TAGGED: 24hour, assistant, develops, Opening, possibilities, Researcher, SpeechSSM, voice
Share This Article
Twitter Email Copy Link Print
Previous Article Qedma Qedma Raises $26M in Series A Funding
Next Article Unclassified data could be a silent saboteur to AI ambitions Unclassified data could be a silent saboteur to AI ambitions
Leave a comment

Leave a Reply Cancel reply

Your email address will not be published. Required fields are marked *

Your Trusted Source for Accurate and Timely Updates!

Our commitment to accuracy, impartiality, and delivering breaking news as it happens has earned us the trust of a vast audience. Stay ahead with real-time updates on the latest events, trends.
FacebookLike
TwitterFollow
InstagramFollow
YoutubeSubscribe
LinkedInFollow
MediumFollow
- Advertisement -
Ad image

Popular Posts

How The Ottawa Hospital uses AI ambient voice capture to reduce physician burnout by 70%, achieve 97% patient satisfaction

Be part of our every day and weekly newsletters for the newest updates and unique…

May 11, 2025

IT Certification Pay Surges Amid Cloud, AI, and Security Demands

IT certification pay developments stayed robust in late 2024, with database/information administration, networking and communications,…

March 17, 2025

Digital Asset Raises $135M in Funding

Digital Asset, the NYC-based blockchain know-how firm behind the Canton Community, raised $135M in funding.…

June 24, 2025

Tough Commerce Acquires AgileTQ

Powerful Commerce Acquires AgileTQ (CNW Group/Powerful Commerce) Tough Commerce, a Toronto, Canada-based firm which makes…

August 8, 2025

Insilico Medicine Raises $110M in Series E Financing

Insilico Medicine, a Cambridge, MA-based clinical-stage generative synthetic intelligence (AI)-driven drug discovery firm, raised $110M…

March 17, 2025

You Might Also Like

How JHC is integrating HPC, AI, and quantum
Innovations

How JSC is integrating HPC, AI, and quantum

By saad
printed electronics
Innovations

How Tampere Uni’s printed electronics forge a sustainable future

By saad
DiDAX: Innovating DNA-based data applications
Innovations

DiDAX: Innovating DNA-based data applications

By saad
Where energy challenges meet AI solutions
Innovations

Where energy challenges meet AI solutions

By saad
Data Center News
Facebook Twitter Youtube Instagram Linkedin

About US

Data Center News: Stay informed on the pulse of data centers.
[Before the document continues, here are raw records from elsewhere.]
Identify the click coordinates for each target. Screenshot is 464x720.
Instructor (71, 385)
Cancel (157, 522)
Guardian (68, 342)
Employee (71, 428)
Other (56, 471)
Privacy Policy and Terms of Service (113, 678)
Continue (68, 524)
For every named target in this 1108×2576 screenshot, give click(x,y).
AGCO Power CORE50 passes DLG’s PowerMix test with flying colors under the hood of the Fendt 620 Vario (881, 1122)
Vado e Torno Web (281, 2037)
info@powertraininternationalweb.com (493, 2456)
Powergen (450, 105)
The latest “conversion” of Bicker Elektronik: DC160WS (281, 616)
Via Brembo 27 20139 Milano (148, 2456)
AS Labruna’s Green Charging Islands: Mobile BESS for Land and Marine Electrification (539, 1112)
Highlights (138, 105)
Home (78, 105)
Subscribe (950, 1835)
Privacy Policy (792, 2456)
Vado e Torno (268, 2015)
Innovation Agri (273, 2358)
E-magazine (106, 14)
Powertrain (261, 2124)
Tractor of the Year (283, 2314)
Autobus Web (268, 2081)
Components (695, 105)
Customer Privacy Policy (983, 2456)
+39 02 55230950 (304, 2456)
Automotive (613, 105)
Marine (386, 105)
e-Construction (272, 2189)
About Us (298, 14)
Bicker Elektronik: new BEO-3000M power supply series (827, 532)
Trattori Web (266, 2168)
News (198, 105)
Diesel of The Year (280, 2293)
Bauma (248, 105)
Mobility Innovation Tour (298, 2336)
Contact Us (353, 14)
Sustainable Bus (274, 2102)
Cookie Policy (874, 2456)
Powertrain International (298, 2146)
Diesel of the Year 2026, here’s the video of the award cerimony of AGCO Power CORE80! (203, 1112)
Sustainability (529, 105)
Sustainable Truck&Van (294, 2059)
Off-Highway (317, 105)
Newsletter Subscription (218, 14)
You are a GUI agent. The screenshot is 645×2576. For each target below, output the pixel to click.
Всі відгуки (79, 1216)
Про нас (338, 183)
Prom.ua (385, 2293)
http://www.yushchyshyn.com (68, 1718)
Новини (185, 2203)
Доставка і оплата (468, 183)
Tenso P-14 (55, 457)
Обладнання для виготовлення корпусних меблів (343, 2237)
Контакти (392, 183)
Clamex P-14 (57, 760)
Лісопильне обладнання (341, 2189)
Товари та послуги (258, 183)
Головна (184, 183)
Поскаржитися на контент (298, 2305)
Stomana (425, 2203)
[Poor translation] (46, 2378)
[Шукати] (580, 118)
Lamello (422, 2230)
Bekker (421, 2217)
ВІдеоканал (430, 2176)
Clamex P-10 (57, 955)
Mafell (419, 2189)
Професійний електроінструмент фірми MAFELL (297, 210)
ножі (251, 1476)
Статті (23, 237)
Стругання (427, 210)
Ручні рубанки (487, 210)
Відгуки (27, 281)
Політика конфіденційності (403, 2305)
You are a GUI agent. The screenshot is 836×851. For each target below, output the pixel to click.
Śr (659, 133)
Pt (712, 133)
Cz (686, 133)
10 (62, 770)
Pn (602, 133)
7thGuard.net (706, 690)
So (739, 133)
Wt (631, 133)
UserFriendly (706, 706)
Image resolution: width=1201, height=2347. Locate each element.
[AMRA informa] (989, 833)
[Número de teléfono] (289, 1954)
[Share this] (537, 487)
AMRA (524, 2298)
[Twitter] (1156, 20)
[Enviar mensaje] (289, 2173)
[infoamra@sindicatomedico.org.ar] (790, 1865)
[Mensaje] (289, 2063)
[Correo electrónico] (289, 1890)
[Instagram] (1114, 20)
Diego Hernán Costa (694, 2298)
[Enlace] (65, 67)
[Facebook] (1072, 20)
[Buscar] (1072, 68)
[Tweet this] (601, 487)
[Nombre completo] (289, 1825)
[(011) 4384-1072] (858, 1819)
Latest updates, tech trends, and industry insights—all in one place. Elevate your data infrastructure knowledge.

Top Categories
  • Global Market
  • Infrastructure
  • Innovations
  • Investments
Usefull Links
  • Home
  • Contact
  • Privacy Policy
  • Terms & Conditions

© 2024 – datacenternews.tech – All rights reserved

Welcome Back!

Sign in to your account

Lost your password?
We use cookies to ensure that we give you the best experience on our website. If you continue to use this site we will assume that you are happy with it.
You can revoke your consent any time using the Revoke consent button.